* [PROBLEM DESCRIPTION] Copy the entries exactly. Their pictures do not belong in the copy.

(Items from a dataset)

---------------

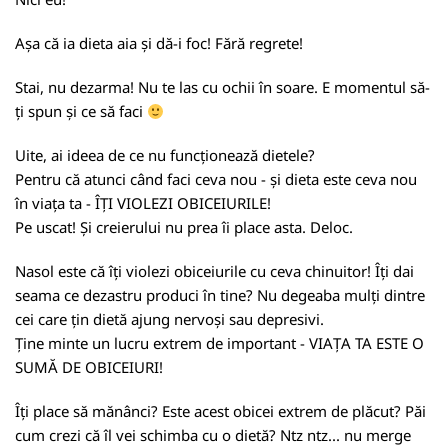
Așa că ia dieta aia și dă-i foc! Fără regrete!
Stai, nu dezarma! Nu te las cu ochii în soare. E momentul să-
ți spun și ce să faci
Uite, ai ideea de ce nu funcționează dietele?
Pentru că atunci când faci ceva nou - și dieta este ceva nou
în viața ta - ÎȚI VIOLEZI OBICEIURILE!
Pe uscat! Și creierului nu prea îi place asta. Deloc.
Nasol este că îți violezi obiceiurile cu ceva chinuitor! Îți dai
seama ce dezastru produci în tine? Nu degeaba mulți dintre
cei care țin dietă ajung nervoși sau depresivi.
Ține minte un lucru extrem de important - VIAȚA TA ESTE O
SUMĂ DE OBICEIURI!
Îți place să mănânci? Este acest obicei extrem de plăcut? Păi
cum crezi că îl vei schimba cu o dietă? Ntz ntz... nu merge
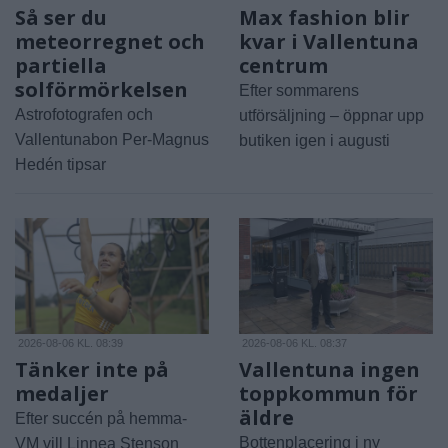
Så ser du
Max fashion blir
meteorregnet och
kvar i Vallentuna
partiella
centrum
solförmörkelsen
Efter sommarens
Astrofotografen och
utförsäljning – öppnar upp
Vallentunabon Per-Magnus
butiken igen i augusti
Hedén tipsar
2026-08-06 KL. 08:39
2026-08-06 KL. 08:37
Tänker inte på
Vallentuna ingen
medaljer
toppkommun för
äldre
Efter succén på hemma-
Bottenplacering i ny
VM vill Linnea Stenson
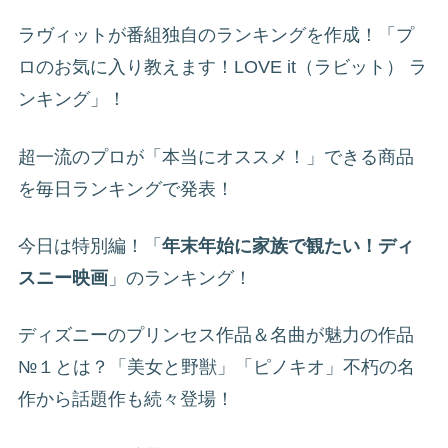
ラヴィットが番組独自のランキングを作成！「プ
ロのお気に入り教えます！LOVE it（ラビット） ラ
ンキング」！
超一流のプロが「本当にオススメ！」できる商品
を毎日ランキングで発表！
今日は特別編！「
年末年始に家族で観たい！ディ
スニー映画
」のランキング！
ディズニーのプリンセス作品＆名曲が魅力の作品
№１とは？「美女と野獣」「ピノキオ」不朽の名
作から話題作も続々登場！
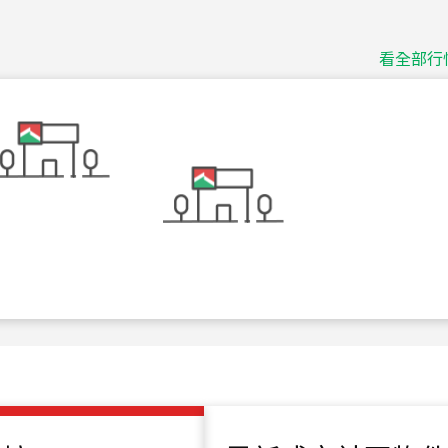
115
年
07
月 成交
捷豹
台北市中山區長春路
看全部行
115
年
07
月 成交
十泉十美
台北市北投區光明路
115
年
07
月 成交
四維天廈
新竹市新竹市四維路
115
年
07
月 成交
菁英典藏
新竹市新竹市慈祥路
115
年
07
月 成交
長隄
新北市永和區環河西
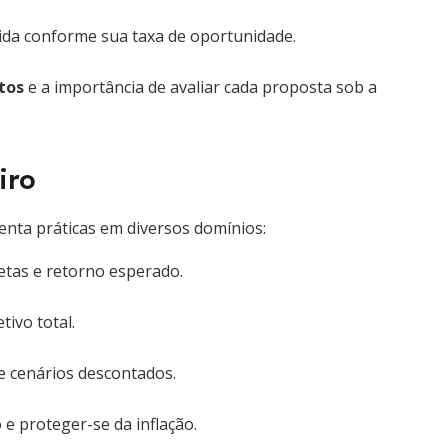
ida conforme sua taxa de oportunidade.
tos
e a importância de avaliar cada proposta sob a
iro
nta práticas em diversos domínios:
as e retorno esperado.
tivo total.
 cenários descontados.
 e proteger-se da inflação.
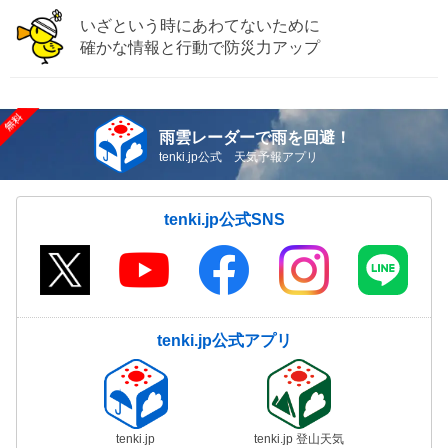
いざという時にあわてないために
確かな情報と行動で防災力アップ
雨雲レーダーで雨を回避！
tenki.jp公式 天気予報アプリ
tenki.jp公式SNS
tenki.jp公式アプリ
tenki.jp
tenki.jp 登山天気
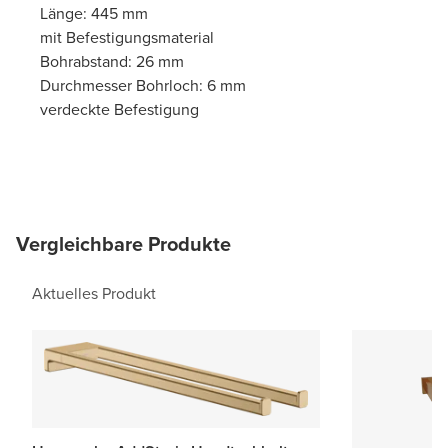
Länge: 445 mm
mit Befestigungsmaterial
Bohrabstand: 26 mm
Durchmesser Bohrloch: 6 mm
verdeckte Befestigung
Vergleichbare Produkte
Aktuelles Produkt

---------------

* [RESULT]
Așa că ia dieta aia și dă-i foc! Fără regrete!
Stai, nu dezarma! Nu te las cu ochii în soare. E momentul să-
ți spun și ce să faci
Uite, ai ideea de ce nu funcționează dietele?
Pentru că atunci când faci ceva nou - și dieta este ceva nou
în viața ta - ÎȚI VIOLEZI OBICEIURILE!
Pe uscat! Și creierului nu prea îi place asta. Deloc.
Nasol este că îți violezi obiceiurile cu ceva chinuitor! Îți dai
seama ce dezastru produci în tine? Nu degeaba mulți dintre
cei care țin dietă ajung nervoși sau depresivi.
Ține minte un lucru extrem de important - VIAȚA TA ESTE O
SUMĂ DE OBICEIURI!
Îți place să mănânci? Este acest obicei extrem de plăcut? Păi
cum crezi că îl vei schimba cu o dietă? Ntz ntz... nu merge
Så ser du
Max fashion blir
meteorregnet och
kvar i Vallentuna
partiella
centrum
solförmörkelsen
Efter sommarens
Astrofotografen och
utförsäljning – öppnar upp
Vallentunabon Per-Magnus
butiken igen i augusti
Hedén tipsar
2026-08-06 KL. 08:39
2026-08-06 KL. 08:37
Tänker inte på
Vallentuna ingen
medaljer
toppkommun för
äldre
Efter succén på hemma-
Bottenplacering i ny
VM vill Linnea Stenson
ラヴィットが番組独自のランキングを作成！「プ
ロのお気に入り教えます！LOVE it（ラビット） ラ
ンキング」！
超一流のプロが「本当にオススメ！」できる商品
を毎日ランキングで発表！
今日は特別編！「
年末年始に家族で観たい！ディ
スニー映画
」のランキング！
ディズニーのプリンセス作品＆名曲が魅力の作品
№１とは？「美女と野獣」「ピノキオ」不朽の名
作から話題作も続々登場！
115
年
07
月 成交
捷豹
台北市中山區長春路
看全部行
115
年
07
月 成交
十泉十美
台北市北投區光明路
115
年
07
月 成交
四維天廈
新竹市新竹市四維路
115
年
07
月 成交
菁英典藏
新竹市新竹市慈祥路
115
年
07
月 成交
長隄
新北市永和區環河西
ida conforme sua taxa de oportunidade.
tos
e a importância de avaliar cada proposta sob a
iro
nta práticas em diversos domínios:
as e retorno esperado.
tivo total.
 cenários descontados.
 e proteger-se da inflação.
いざという時にあわてないために
確かな情報と行動で防災力アップ
雨雲レーダーで雨を回避！
tenki.jp公式 天気予報アプリ
tenki.jp公式SNS
tenki.jp公式アプリ
tenki.jp
tenki.jp 登山天気
Länge: 445 mm
mit Befestigungsmaterial
Bohrabstand: 26 mm
Durchmesser Bohrloch: 6 mm
verdeckte Befestigung
Vergleichbare Produkte
Aktuelles Produkt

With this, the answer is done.